During a recent address to the Fabian Society in London, Gordon Brown highlighted an issue that should be of major concern to most, if not all, western liberal democracies: the problem of how best to accommodate the ever-growing religious, ethnic and cultural minorities within their midst.
The British chancellor made reference to last year's London bombings, citing them as an extreme example of what can happen if groups of people feel they have little commonality with, or can bear no allegiance to, the larger community within which they were born and raised.
He said the perpetrators of the terrorist attacks were all British-born citizens who, despite being "apparently integrated into our communities", were prepared to "maim and kill fellow British citizens irrespective of their religion". Outlining what he feels needs to happen, Mr Brown said: "We have to be clearer now about how diverse cultures which inevitably contain differences can find the essential common purpose. . . without which no society can flourish." A laudable objective but, regrettably, he did not offer any realistic suggestions on how it might be realised.

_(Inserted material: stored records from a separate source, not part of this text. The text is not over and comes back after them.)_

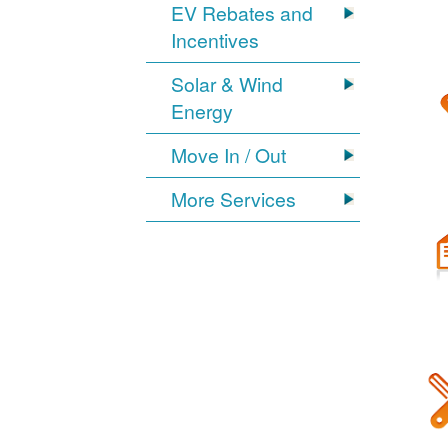
EV Rebates and
Incentives
Solar & Wind
Energy
Move In / Out
More Services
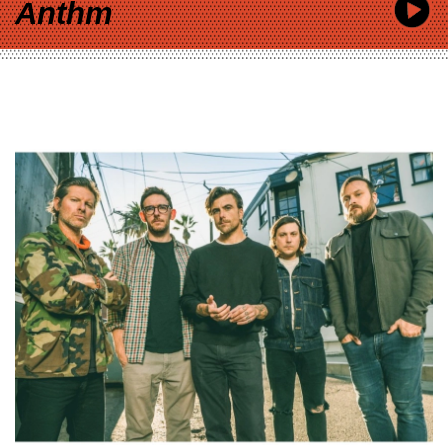
Anthm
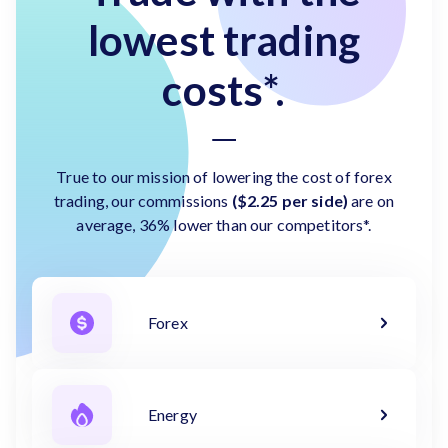
lowest trading
costs*.
True to our mission of lowering the cost of forex
trading, our commissions
($2.25 per side)
are on
average, 36% lower than our competitors*.
Forex
Energy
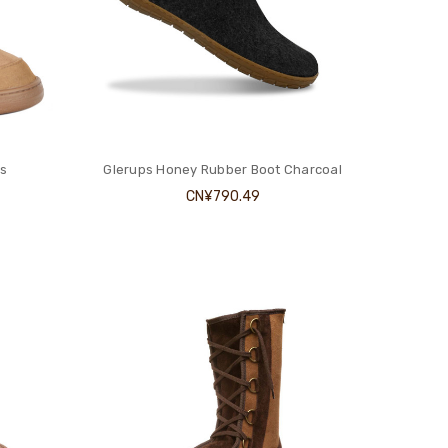
s
Glerups Honey Rubber Boot Charcoal
CN¥790.49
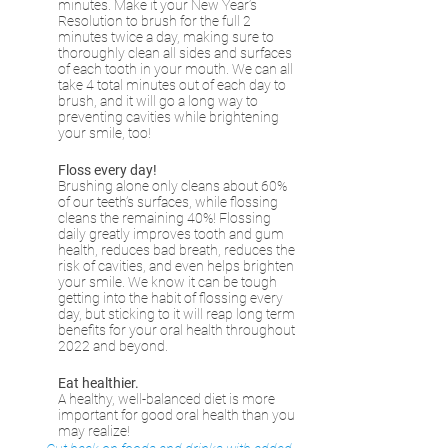
minutes. Make it your New Year’s 
Resolution to brush for the full 2 
minutes twice a day, making sure to 
thoroughly clean all sides and surfaces 
of each tooth in your mouth. We can all 
take 4 total minutes out of each day to 
brush, and it will go a long way to 
preventing cavities while brightening 
your smile, too!
Floss every day!
Brushing alone only cleans about 60% 
of our teeth’s surfaces, while flossing 
cleans the remaining 40%! Flossing 
daily greatly improves tooth and gum 
health, reduces bad breath, reduces the 
risk of cavities, and even helps brighten 
your smile. We know it can be tough 
getting into the habit of flossing every 
day, but sticking to it will reap long term 
benefits for your oral health throughout 
2022 and beyond.
Eat healthier.
A healthy, well-balanced diet is more 
important for good oral health than you 
may realize! 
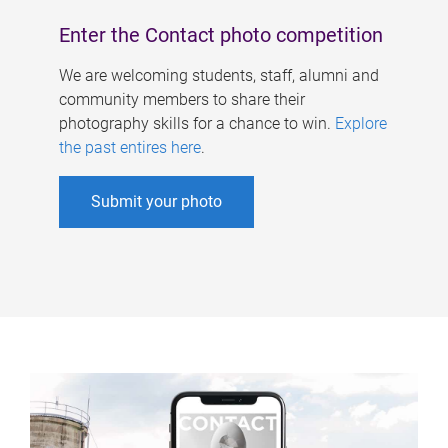
Enter the Contact photo competition
We are welcoming students, staff, alumni and
community members to share their
photography skills for a chance to win.
Explore
the past entires here
.
Submit your photo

Instead, Mr Brown went on to talk of patriotism, embracing the union flag and the notion of a "British Day" to celebrate national identity. Where Britain is concerned, at least, the answer is not to be found in any of those. The very absence of a feeling of loyalty to the nation, its people and its flag among sections of British society is a major part of the problem.
Advocating patriotism and flag-waving as some kind of solution to that is simply to confuse the desired goal with a means of achieving it. Besides, while reclaiming national symbols from racist bigots and thugs is essential, appearing to mimic right-wing elements will hardly help sell the idea of a new, all-encompassing, national identity to the marginalised.
Less realistic still was Brown's idea of an annual British Day to celebrate "British history, achievements and culture". Given Britain's colonial past and the ethnic origins of many of its present-day citizens, far from binding people together, large-scale public celebrations of historical events are more likely to cause further division.
History - which should not be denied, altered or contorted to suit contemporary circumstances - is seldom of any use in reconciling division. Having said all of that, Brown has at least raised an issue that many politicians throughout Europe have chosen to ignore or merely paid lip service to.
He has stated bluntly, and rightly, that it can no longer be the case that a society takes little or no account of the values and beliefs held by various minorities within its midst.
There simply cannot be an expectation that a minority "fits in" with a majority view in the hope that gradually and eventually it will be absorbed into a prevailing culture.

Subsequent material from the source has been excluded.